Don’t give it all away: This goes along with images as well. The more leading your image and description, the more likely people are to click over. I’ve stopped making bit tutorial images for this reason. While pinners love to repin them, they don’t drive traffic at all. Instead, create a great image with the end result.

Pinterest Group Board Basics and MannersGroup boards are your friend
Group boards can be an amazing way to get more exposure on Pinterest. Anyone can make a group board, when you go up to edit a board you can invite other pinners. The invited person needs to be following that board, and you need to be following at least one of their boards as well. Easy peasy lemon squeezy!

The group board followers initially are composed of the followers of the board starter, though when more pinners are added if someone “follows all boards” on those pinners, they get added as group board followers as well. The group boards can become very large, but in general the majority of the followers are still the initial core group of followers that were following the board starter. This can be great as an added pinner, chances are that most of those followers are new to you.

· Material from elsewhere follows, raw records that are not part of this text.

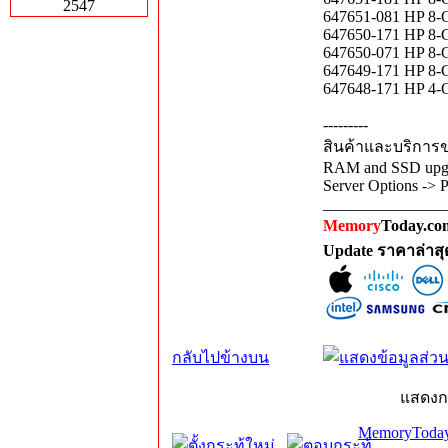
2547
647651-081 HP 
647650-171 HP 
647650-071 HP 
647649-171 HP 
647648-171 HP 
---------
สินค้าและบริการขอ
RAM and SSD upgra
Server Options -> 
_______________
Memory
Today.com
Update ราคาล่าส
กลับไปข้างบน
แสดงก
MemoryToday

Common Board Rules/Manners
Because the board starter is essentially giving you free uncontrolled access to their followers many board starters will set a few rules for their boards, or they may just feel free to delete anyone they want. Personally, I watch my group boards very closely and simply delete repeat offenders. I don’t leave messages for people, I don’t hunt you down, I simply delete you (and I tell Pinterest to delete all of your pins to that board when I do it).

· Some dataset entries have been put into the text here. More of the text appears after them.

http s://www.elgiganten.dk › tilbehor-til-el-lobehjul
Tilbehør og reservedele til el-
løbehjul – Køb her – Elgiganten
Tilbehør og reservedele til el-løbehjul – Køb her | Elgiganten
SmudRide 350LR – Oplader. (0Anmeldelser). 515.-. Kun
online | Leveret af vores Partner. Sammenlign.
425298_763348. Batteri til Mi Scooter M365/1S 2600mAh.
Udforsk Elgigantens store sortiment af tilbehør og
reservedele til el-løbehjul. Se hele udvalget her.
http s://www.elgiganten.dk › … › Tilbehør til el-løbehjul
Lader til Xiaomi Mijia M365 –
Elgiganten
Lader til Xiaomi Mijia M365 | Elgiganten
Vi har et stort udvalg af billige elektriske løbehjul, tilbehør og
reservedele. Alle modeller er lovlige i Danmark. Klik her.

You can usually check board descriptions for information about that board’s rules. However, unless otherwise stated you should probably follow these common group board rules:

Don’t invite friends: I’m super picky about who I will let into my group boards. I check out blogs, go through a person’s Pinterest profile and even look at their Twitter feed. Not everyone does this. Recently another blogger started inviting other bloggers from her area into my group boards, and one of those invited bloggers started spamming with ads for fake LV bags. The original blogger was deleted and banned, which means that Pinterest also booted everyone she invited AND deleted all of their pins. I definitely won’t be inviting her to any of my boards again.

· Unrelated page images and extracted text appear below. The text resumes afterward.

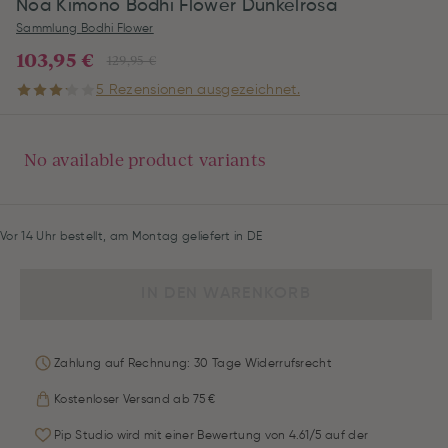
Noa Kimono Bodhi Flower Dunkelrosa
Sammlung Bodhi Flower
103,95 €
129,95 €
5 Rezensionen ausgezeichnet.
No available product variants
Vor 14 Uhr bestellt, am Montag geliefert in DE
IN DEN WARENKORB
Zahlung auf Rechnung: 30 Tage Widerrufsrecht
Kostenloser Versand ab 75 €
Pip Studio wird mit einer Bewertung von 4.61/5 auf der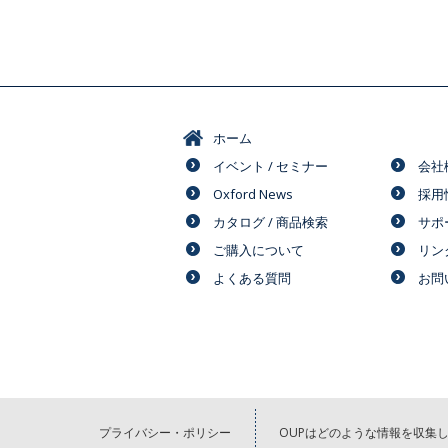
ホーム
イベント / セミナー
会社
Oxford News
採用
カタログ / 商品検索
サポ
ご購入について
リン
よくある質問
お問
プライバシー・ポリシー
OUPはどのような情報を収集し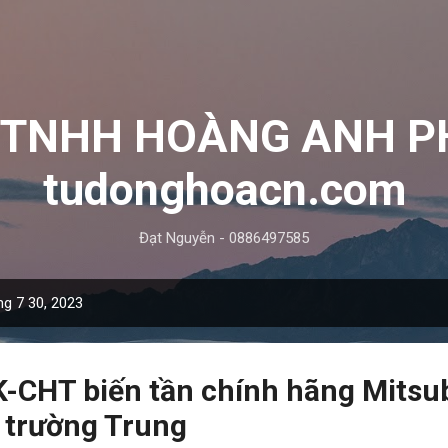
Chuyển đến nội dung chính
y TNHH HOÀNG ANH P
tudonghoacn.com
Đạt Nguyễn - 0886497585
ng 7 30, 2023
-CHT biến tần chính hãng Mitsub
ị trường Trung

Don’t spam the board: This is the biggest one, I can NOT emphasize this enough. Many boards will specify how many pins you can pin to it in a day (something I have a really hard time keeping track of when I schedule all of my pins), but as a general rule you shouldn’t be pinning the same pin to a board more than once. And guess what? If you have 1 post with a bunch of similar pictures, you should only be pinning that post once. It will count as spamming if you pin 3 pictures that are almost identical at the same time. You should probably keep yourself under 5-10 pins total to a single group board in a day, and all of those pins need to be spread out throughout the day. I recently booted a few bloggers from group boards that over the course of months were continually pinning the same post many times in the same day (5-10 times) and followers were even mentioning it in comments! Don’t be a spammer!

Stay on topic: Sometimes you hit the wrong board name and send something off topic, and that isn’t a big deal. Or sometimes a board can have a generic name (hair), and it might not say it in the board description, but maybe the board starter doesn’t want hair tips in that board, only pretty hair pictures. Most board starters are pretty forgiving of that. But consistently pinning something very off topic to a board can definitely get you booted. Such as the person that wouldn’t stop pinning high end beauty products to my “Drugstore Beauty” board. Yes, I booted them. And the person that pinned all of their holiday beauty gift ideas to my “Summer Beauty” board.

Finding group boards
You can often find group boards just by searching on Pinterest for names such as “beauty” or “makeup” and looking for the little group board icon on the results. Also try checking the profile pages of some of your favorite pinners, chances are they belong to some amazing group boards that you’ll want to follow or join!